I am working on a project that would benefit from performant, cloud-native access to some NetCDF4 datasets that are continuously updated. Let’s take MERRA-2 as an example — that is updated daily.
(That’s intended to run on a NASA internal HPC where the MERRA-2 NetCDFs already exist.)
That creates the initial archive. However, what is the best way to now update the data store? Is there a way to do this with Pangeo Forge tools? Or do I have to fall back on using Xarray’s to_zarr, appending along the time dimension? How will that interact with my custom chunking strategy (which combines several days to improve time series performance)?
Also, a few more general questions:
(1) Does this even make sense as an overall approach? Should I be just grabbing the NetCDFs instead and “cloud-nativizing” them using something like Kerchunk? What would that look like in an operational setting?

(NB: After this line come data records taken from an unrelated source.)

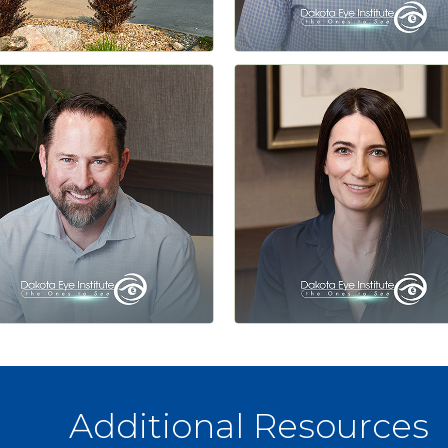
Additional Resources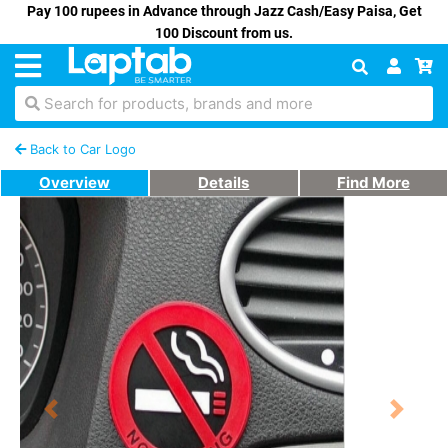
Pay 100 rupees in Advance through Jazz Cash/Easy Paisa, Get
100 Discount from us.
Search for products, brands and more
Back to Car Logo
Overview
Details
Find More
Previous
Next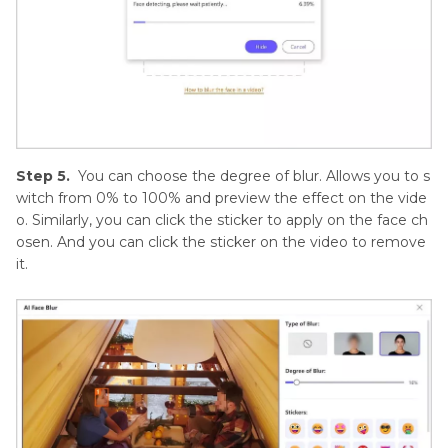
Step 5.
You can choose the degree of blur. Allows you to s
witch from 0% to 100% and preview the effect on the vide
o. Similarly, you can click the sticker to apply on the face ch
osen. And you can click the sticker on the video to remove
it.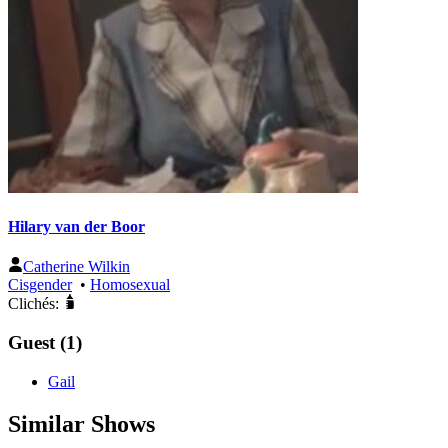
Hilary van der Boor
Catherine Wilkin
Cisgender
•
Homosexual
Clichés:
Guest (1)
Gail
Similar Shows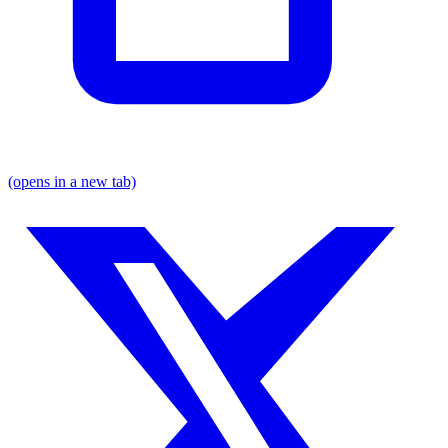
(opens in a new tab)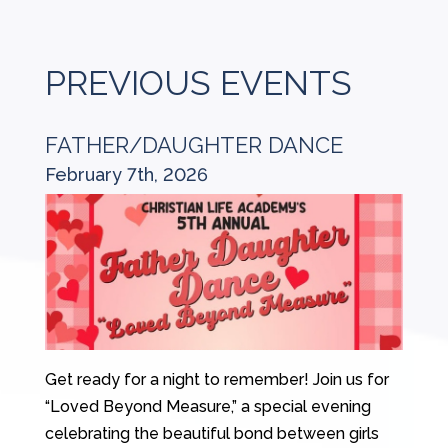
PREVIOUS EVENTS
FATHER/DAUGHTER DANCE
February 7th, 2026
Get ready for a night to remember! Join us for
“Loved Beyond Measure,” a special evening
celebrating the beautiful bond between girls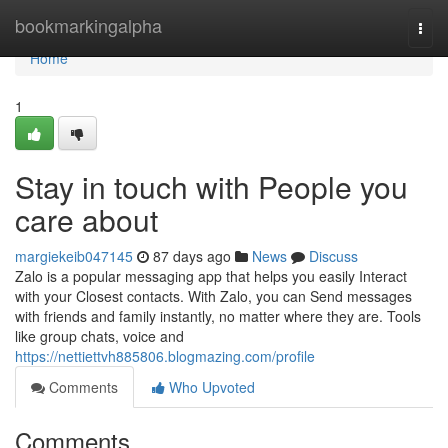
Home
bookmarkingalpha
Togg
navi
Home
1
Stay in touch with People you
care about
margiekeib047145
87 days ago
News
Discuss
Zalo is a popular messaging app that helps you easily Interact
with your Closest contacts. With Zalo, you can Send messages
with friends and family instantly, no matter where they are. Tools
like group chats, voice and
https://nettiettvh885806.blogmazing.com/profile
Comments
Who Upvoted
Comments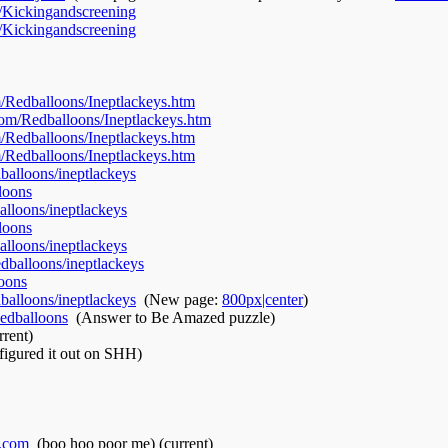
/Kickingandscreening
‎
/Kickingandscreening
‎
/Redballoons/Ineptlackeys.htm
‎
om/Redballoons/Ineptlackeys.htm
‎
/Redballoons/Ineptlackeys.htm
‎
/Redballoons/Ineptlackeys.htm
‎
alloons/ineptlackeys
‎
loons
‎
lloons/ineptlackeys
‎
loons
‎
lloons/ineptlackeys
‎
dballoons/ineptlackeys
‎
oons
‎
alloons/ineptlackeys
‎
(New page:
800px|center
)
edballoons
‎
(Answer to Be Amazed puzzle)
rrent)
 figured it out on SHH)
.com
‎
(boo hoo poor me)
(current)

(2) Are there any good examples of workflows for producing cloud-native archives quasi-operationally that I could look at for ideas and inspiration? Especially, for gridded, multi-dimensional data?
(3) A similar question: Is there any way to resume an interrupted Pangeo Forge recipe execution step (e.g., if a SLURM job gets killed 2/3 of the way through)? Any examples you could point me to?
Thanks all! Looking forward to hearing your thoughts.
Supporting these workloads is definitely a goal of the Pangeo Forge project. We hope to very soon support the sort of “streaming” style updates that you need for MERRA-2. See
for more context. We are very close.
You will may have to re-process all the data for a particular chunk.
Kerchunk could be helpful here. We are still working out the best way to use it in this context. Please experiment and let us know!
I do not know of any such examples right now. Hopefully we will have some in Pangeo Forge cloud soon.
This is executor dependent. Dask does not support checkpointing. Other executors (Prefect and Beam) do I think.